HomeIndustrial Products & ServicesDe.Mem (ASX:DEM)

Late Lodgement of Director Interest Notice Highlights Compliance Challenges for De.mem Limited

Industrial Products & Services By Victor Sage 3 min read

De.mem Limited has responded to an ASX query regarding the late lodgement of an Appendix 3Y for director Andreas Hendrik De Wit, attributing the delay to an administrative oversight. The company has outlined existing compliance protocols and introduced additional measures to prevent future lapses.

  • Late Appendix 3Y lodgement due to transfer between direct and indirect holdings
  • No change in director's overall beneficial ownership
  • Existing compliance arrangements include director notifications and company secretary oversight
  • Additional measures implemented to reinforce reporting and monitoring
  • Company affirms commitment to ASX Listing Rule compliance

Background to the Late Disclosure

De.mem Limited (ASX:DEM) has addressed a recent ASX:Compliance query concerning the late lodgement of an Appendix 3Y notice for its director, Andreas Hendrik De Wit. The notice, which details changes in a director's notifiable interests, was lodged on 31 March 2026 but related to a change dated 17 March 2026. Under ASX:Listing Rule 3.19A, such disclosures are required within five business days, meaning the deadline was 24 March 2026.

The delay arose from an administrative oversight involving a transfer of shares from a direct holding to an indirect holding by Mr De Wit. Importantly, this transfer did not affect his overall beneficial interest in De.mem securities. The company acknowledged that this contributed to a delay in recognising the date of transfer as a reportable event.

Compliance Arrangements and Response

De.mem outlined its existing arrangements under Listing Rule 3.19B designed to ensure timely disclosure of director interests.

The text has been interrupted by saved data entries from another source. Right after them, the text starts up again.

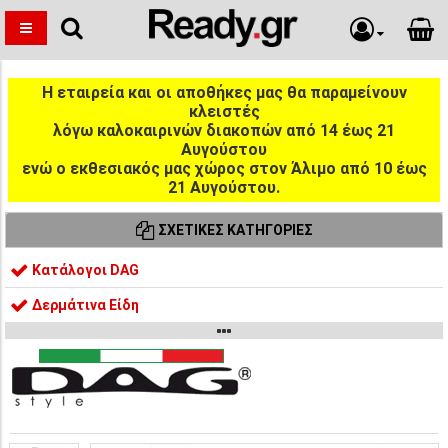
Η εταιρεία και οι αποθήκες μας θα παραμείνουν
κλειστές
λόγω καλοκαιρινών διακοπών από 14 έως 21
Αυγούστου
ενώ ο εκθεσιακός μας χώρος στον Άλιμο από 10 έως
21 Αυγούστου.
ΣΧΕΤΙΚΈΣ ΚΑΤΗΓΟΡΊΕΣ
Κατάλογοι DAG
Δερμάτινα Είδη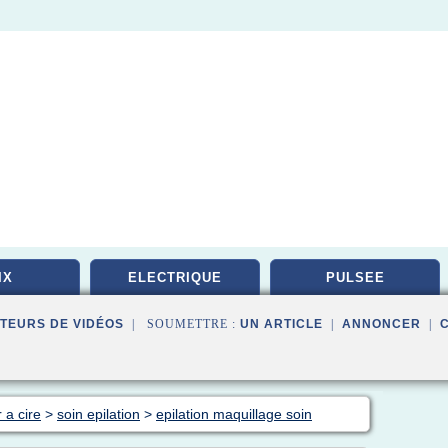
IX
ELECTRIQUE
PULSEE
TEURS DE VIDÉOS
| SOUMETTRE :
UN ARTICLE
|
ANNONCER
|
 a cire
>
soin epilation
>
epilation maquillage soin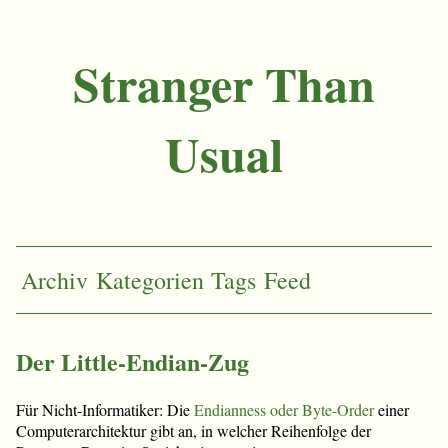
Stranger Than
Usual
Archiv
Kategorien
Tags
Feed
Der Little-Endian-Zug
Für Nicht-Informatiker: Die
Endianness oder Byte-Order
einer
Computerarchitektur gibt an, in welcher Reihenfolge der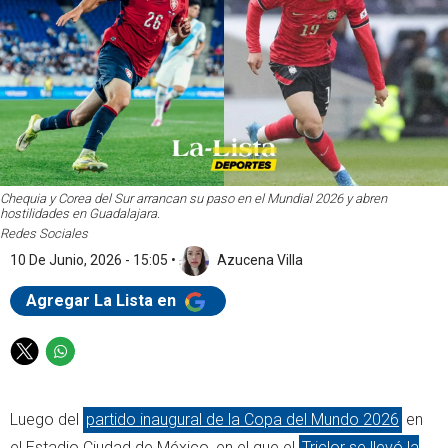
Chequia y Corea del Sur arrancan su paso en el Mundial 2026 y abren
hostilidades en Guadalajara.
Redes Sociales
10 De Junio, 2026 - 15:05
•
Azucena Villa
Agregar La Lista en
T
W
w
h
i
a
Luego del
partido inaugural de la Copa del Mundo 2026
en
t
t
t
s
el Estadio Ciudad de México, en el que el
Triclor se llevó la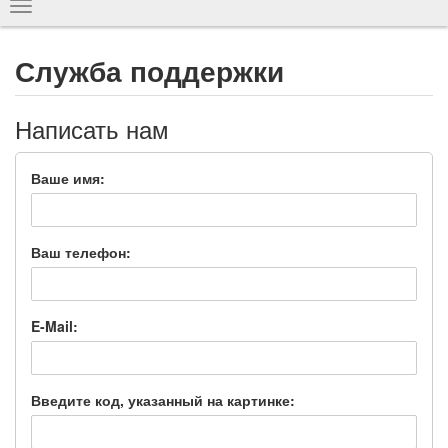
Показать
навигацию
Служба поддержки
Написать нам
Ваше имя:
Ваш телефон:
E-Mail:
Введите код, указанный на картинке: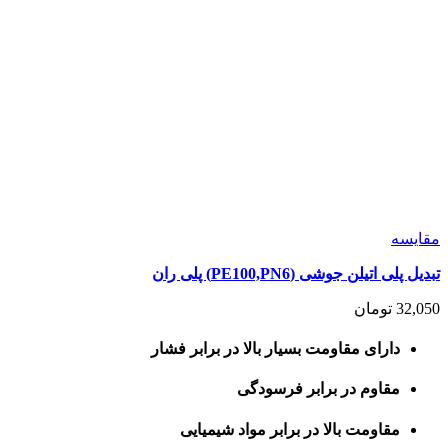
مقايسه
تبدیل پلی اتیلن جوشی (PE100,PN6) پلی ران
32,050
تومان
دارای مقاومت بسیار بالا در برابر فشار
مقاوم در برابر فرسودگی
مقاومت بالا در برابر مواد شیمیایی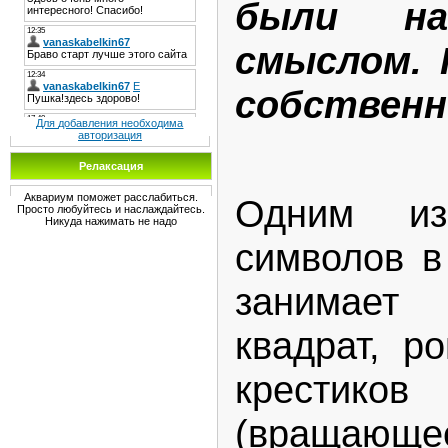
были на
смыслом. 
собственн
Для добавления необходима
авторизация
Релаксация
Аквариум поможет расслабиться.
Одним из
Просто любуйтесь и наслаждайтесь.
Никуда нажимать не надо
символов в
занимает
квадрат, ро
крестик
(вращающе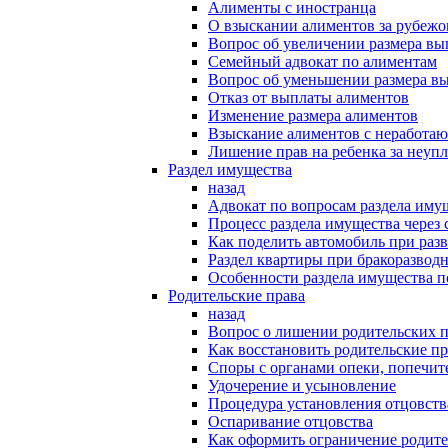
Алименты с иностранца
О взыскании алиментов за рубеж
Вопрос об увеличении размера в
Семейный адвокат по алиментам
Вопрос об уменьшении размера в
Отказ от выплаты алиментов
Изменение размера алиментов
Взыскание алиментов с неработаю
Лишение прав на ребенка за неуп
Раздел имущества
назад
Адвокат по вопросам раздела иму
Процесс раздела имущества через 
Как поделить автомобиль при раз
Раздел квартиры при бракоразвод
Особенности раздела имущества п
Родительские права
назад
Вопрос о лишении родительских п
Как восстановить родительские пр
Споры с органами опеки, попечит
Удочерение и усыновление
Процедура установления отцовств
Оспаривание отцовства
Как оформить ограничение родите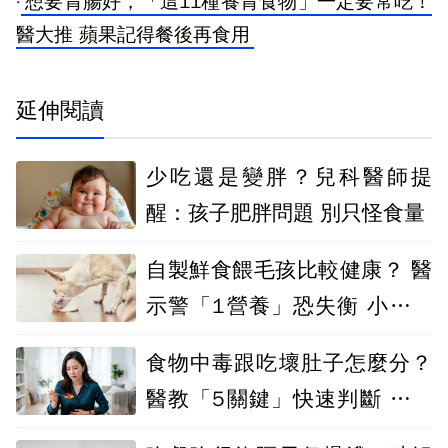
·
想要胃腸好，「這11種養胃食物」一定要常吃！
醫大推 蘋果記得餐後再食用
延伸閱讀
少吃還是變胖？兒科醫師提
醒：孩子肥胖問題 別只怪食量
自製鮮食餵毛孩比較健康？ 醫
示警「1營養」恐失衡 小心影
響骨骼
食物中毒跟吃壞肚子怎麼分？
醫教「5關鍵」快速判斷 別急
著吞止瀉藥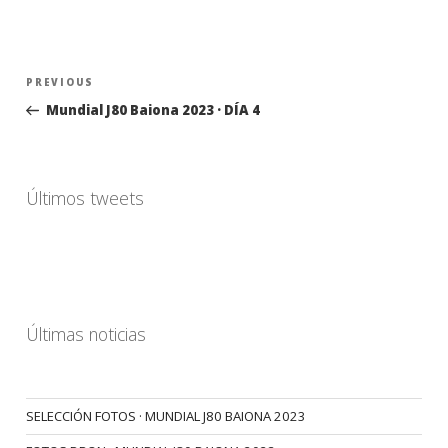
Navegación
Previous
PREVIOUS
de
Post
Mundial J80 Baiona 2023 · DÍA 4
entradas
Últimos tweets
Últimas noticias
SELECCIÓN FOTOS · MUNDIAL J80 BAIONA 2023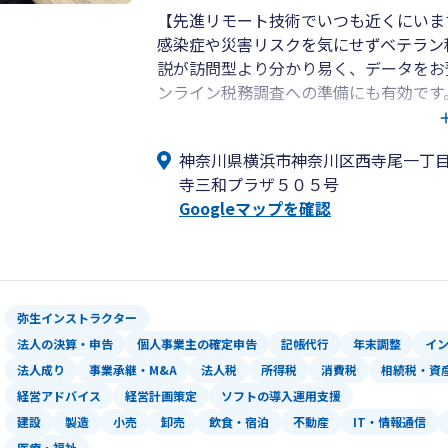
【先進リモート技術でいつも近くにいま
感染症や災害リスクを気にせずベテラン
説が訪問型より分かり易く、データをお
ンライン税務調査への準備にも有効です
【ＤＸ、デジタル化を支援します】
神奈川県横浜市神奈川区西寺尾一丁
アナログのままで高い生産性は望めませ
寺三和プラザ５０５号
Zoom、ネットバンキング、csv 、p
Googleマップを確認
レクト納付、Webサイト、動画制作、A
【資金繰り予測で将来の安心安全】
丸投げ記帳代行では経理経営ノウハウを
可能となる他、資金繰りの要の売掛金管
弥生インストラクター
済管理にも有効です。簿記（仕訳）を知
法人の決算・申告
個人事業主の確定申告
記帳代行
年末調整
イ
利です。
法人成り
事業承継・M&A
法人税
所得税
消費税
相続税・資
経営アドバイス
経営計画策定
ソフトの導入運用支援
【経営管理で企業価値を高めましょう】
建設
製造
小売
卸売
飲食・宿泊
不動産
IT・情報通信
社内制度を整備してガバナンス（企業統
医療・福祉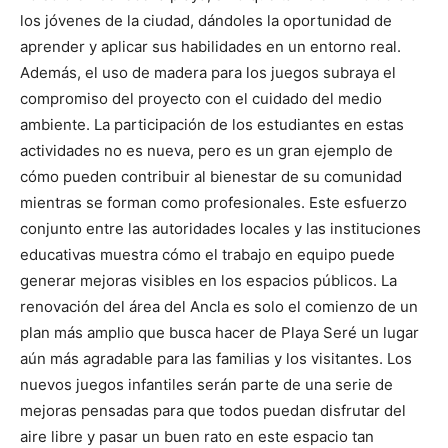
los jóvenes de la ciudad, dándoles la oportunidad de
aprender y aplicar sus habilidades en un entorno real.
Además, el uso de madera para los juegos subraya el
compromiso del proyecto con el cuidado del medio
ambiente. La participación de los estudiantes en estas
actividades no es nueva, pero es un gran ejemplo de
cómo pueden contribuir al bienestar de su comunidad
mientras se forman como profesionales. Este esfuerzo
conjunto entre las autoridades locales y las instituciones
educativas muestra cómo el trabajo en equipo puede
generar mejoras visibles en los espacios públicos. La
renovación del área del Ancla es solo el comienzo de un
plan más amplio que busca hacer de Playa Seré un lugar
aún más agradable para las familias y los visitantes. Los
nuevos juegos infantiles serán parte de una serie de
mejoras pensadas para que todos puedan disfrutar del
aire libre y pasar un buen rato en este espacio tan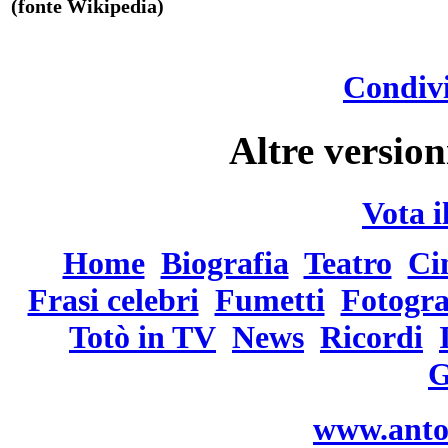
(fonte Wikipedia)
Condivi
Altre version
Vota i
Home
Biografia
Teatro
Ci
Frasi celebri
Fumetti
Fotogra
Totò in TV
News
Ricordi
G
www.anto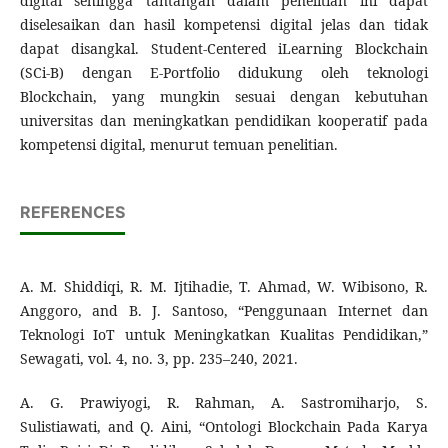
digital sehingga tantangan dalam penelitian ini dapat
diselesaikan dan hasil kompetensi digital jelas dan tidak
dapat disangkal. Student-Centered iLearning Blockchain
(SCi-B) dengan E-Portfolio didukung oleh teknologi
Blockchain, yang mungkin sesuai dengan kebutuhan
universitas dan meningkatkan pendidikan kooperatif pada
kompetensi digital, menurut temuan penelitian.
REFERENCES
A. M. Shiddiqi, R. M. Ijtihadie, T. Ahmad, W. Wibisono, R.
Anggoro, and B. J. Santoso, “Penggunaan Internet dan
Teknologi IoT untuk Meningkatkan Kualitas Pendidikan,”
Sewagati, vol. 4, no. 3, pp. 235–240, 2021.
A. G. Prawiyogi, R. Rahman, A. Sastromiharjo, S.
Sulistiawati, and Q. Aini, “Ontologi Blockchain Pada Karya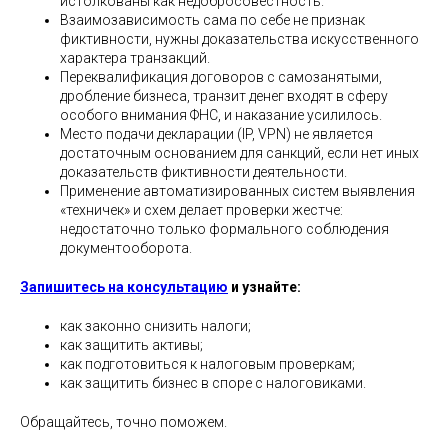
истолкованы как недобросовестность.
Взаимозависимость сама по себе не признак
фиктивности, нужны доказательства искусственного
характера транзакций.
Переквалификация договоров с самозанятыми,
дробление бизнеса, транзит денег входят в сферу
особого внимания ФНС, и наказание усилилось.
Место подачи декларации (IP, VPN) не является
достаточным основанием для санкций, если нет иных
доказательств фиктивности деятельности.
Применение автоматизированных систем выявления
«техничек» и схем делает проверки жестче:
недостаточно только формального соблюдения
документооборота.
Запишитесь на консультацию
и узнайте:
как законно снизить налоги;
как защитить активы;
как подготовиться к налоговым проверкам;
как защитить бизнес в споре с налоговиками.
Обращайтесь, точно поможем.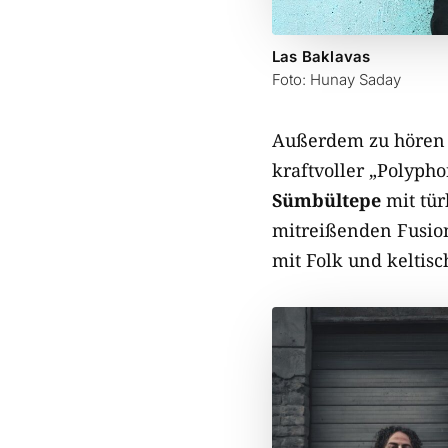
Las Baklavas
Foto: Hunay Saday
Außerdem zu hören s
kraftvoller „Polypho
Sümbültepe
mit tür
mitreißenden Fusion
mit Folk und keltisc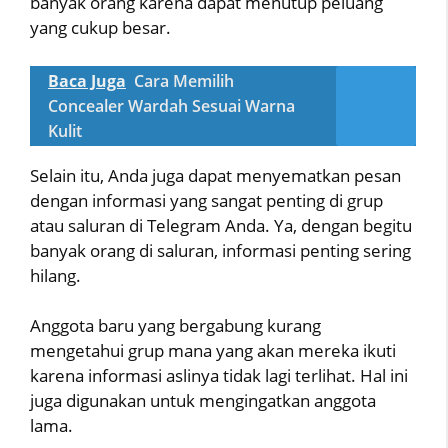
banyak orang karena dapat menutup peluang
yang cukup besar.
Baca Juga
Cara Memilih
Concealer Wardah Sesuai Warna
Kulit
Selain itu, Anda juga dapat menyematkan pesan
dengan informasi yang sangat penting di grup
atau saluran di Telegram Anda. Ya, dengan begitu
banyak orang di saluran, informasi penting sering
hilang.
Anggota baru yang bergabung kurang
mengetahui grup mana yang akan mereka ikuti
karena informasi aslinya tidak lagi terlihat. Hal ini
juga digunakan untuk mengingatkan anggota
lama.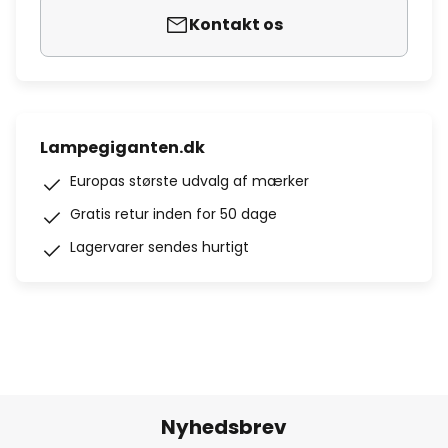
Kontakt os
Lampegiganten.dk
Europas største udvalg af mærker
Gratis retur inden for 50 dage
Lagervarer sendes hurtigt
Nyhedsbrev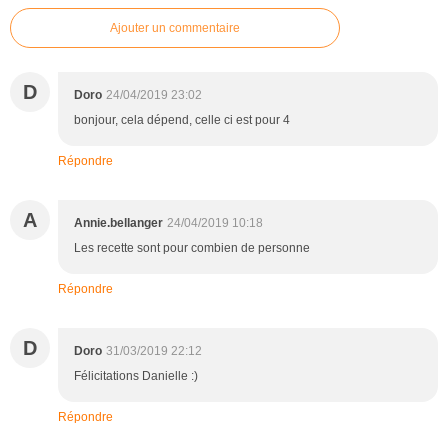
Ajouter un commentaire
D
Doro
24/04/2019 23:02
bonjour, cela dépend, celle ci est pour 4
Répondre
A
Annie.bellanger
24/04/2019 10:18
Les recette sont pour combien de personne
Répondre
D
Doro
31/03/2019 22:12
Félicitations Danielle :)
Répondre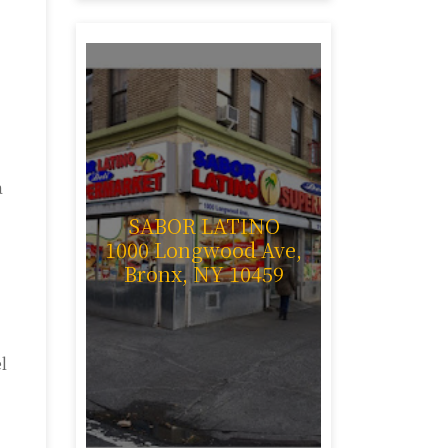
a
SABOR LATINO
1000 Longwood Ave,
Bronx, NY 10459
l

These include requirements for directors to notify the Company Secretary promptly of any changes in their securities interests, the Company Secretary’s responsibility to assess disclosure obligations and lodge the relevant Appendix 3Y, and ongoing guidance provided to directors regarding their obligations under the Listing Rules and ASX:Guidance Note 22.

Following the ASX query, De.mem has implemented additional measures to reinforce compliance. These include enhanced guidance to directors that all changes in the nature of holdings, whether or not they affect beneficial ownership, must be promptly reported. The Company Secretary will also increase monitoring and reminders to track potential disclosure events, alongside refresher communications to directors about their disclosure obligations.

Implications and Context

The company expressed regret over the delay and reaffirmed its commitment to meeting its disclosure obligations under the ASX:Listing Rules. While the late lodgement represents a breach of Listing Rules 3.19A and/or 3.19B, De.mem’s response indicates a proactive approach to strengthening internal controls and reducing the risk of recurrence.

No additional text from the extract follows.